Pittsburgh Modular Synthesizers: Analyse des Voltage Lab 2 Laboratory Oscillator 2

25. Juni 2024

MILES

Pittsburgh Modular Synthesizers: Analyse des Voltage Lab 2 Laboratory Oscillator 2

Pittsburgh Modular Synthesizers meldet sich mit einem tiefgehenden Einblick in den Voltage Lab 2 Laboratory Oscillator 2 zurück – ein Modul, das mehr verspricht als nur die üblichen Wellenformen. In diesem offiziellen Walkthrough stehen Puls-Symmetrie, Modulationsmöglichkeiten und das kreative Potenzial der Signalverarbeitung im modularen Kontext im Mittelpunkt. Die Präsentation ist praxisnah und explorativ, wobei die Fähigkeit des Moduls hervorgehoben wird, Signale zu formen, zu falten und zu verzerren – ein Ansatz, der sowohl Puristen als auch Klangforscher neugierig machen dürfte. Wer wissen will, wie sich dieser Oszillator ins eigene Rack einfügt – oder was ihn von seinem Geschwistermodul unterscheidet – sollte dieses Video als Pflichtprogramm für alle Modular-Fans betrachten.

Ein Labor für klangliche Experimente

Der Voltage Lab 2 Laboratory Oscillator 2 wird als vielseitiges Werkzeug für das modulare Sounddesign vorgestellt und knüpft dort an, wo sein Geschwister, der Oscillator 1, aufhört. Pittsburgh Modular setzt auf einen angenehm praxisorientierten Ansatz und zeigt, wie sich der Oszillator tatsächlich im Patch verhält, statt nur technische Daten herunterzubeten. Das Modul bietet vier klassische Wellenformen – Sinus, Dreieck, Sägezahn und Rechteck – und damit eine vertraute Grundlage für die Synthese.

Was Oscillator 2 besonders macht, ist der Fokus auf Modulation und Signalmanipulation.

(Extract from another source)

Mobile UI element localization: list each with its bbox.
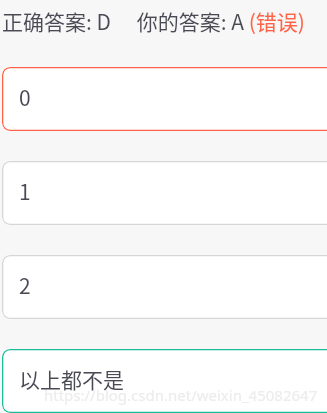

Im Walkthrough wird betont, wie das Modul mühelos von klassischen Sounds zu experimentelleren Gefilden wechseln kann. Die grobe und feine Stimmung ermöglicht einen weiten Frequenzbereich – von LFO-Geschwindigkeiten bis in den Ultraschallbereich – und macht ihn damit für alles von Drones bis perkussiven Blips einsetzbar. Die Möglichkeit, MIDI ein- und auszuschalten, erweitert die Einsatzmöglichkeiten zusätzlich: So kann der Oszillator flexibel als LFO oder Audioquelle genutzt werden.


Puls-Symmetrie: Mehr als nur Standard-Pulse

Ein herausragendes Feature von Oscillator 2 ist die Puls-Symmetrie, mit der sich stufenartige Pulswellen erzeugen lassen, die weit über klassische Pulsbreitenmodulation hinausgehen. Durch das Verändern der Symmetrie können Nutzer einzigartige Wellenformen gestalten, die dem Patch einen eigenen rhythmischen oder harmonischen Charakter verleihen. Im Video wird gezeigt, wie sich die Puls-Symmetrie feinfühlig einstellen lässt und so eine Vielzahl an Klangfarben und Texturen entsteht.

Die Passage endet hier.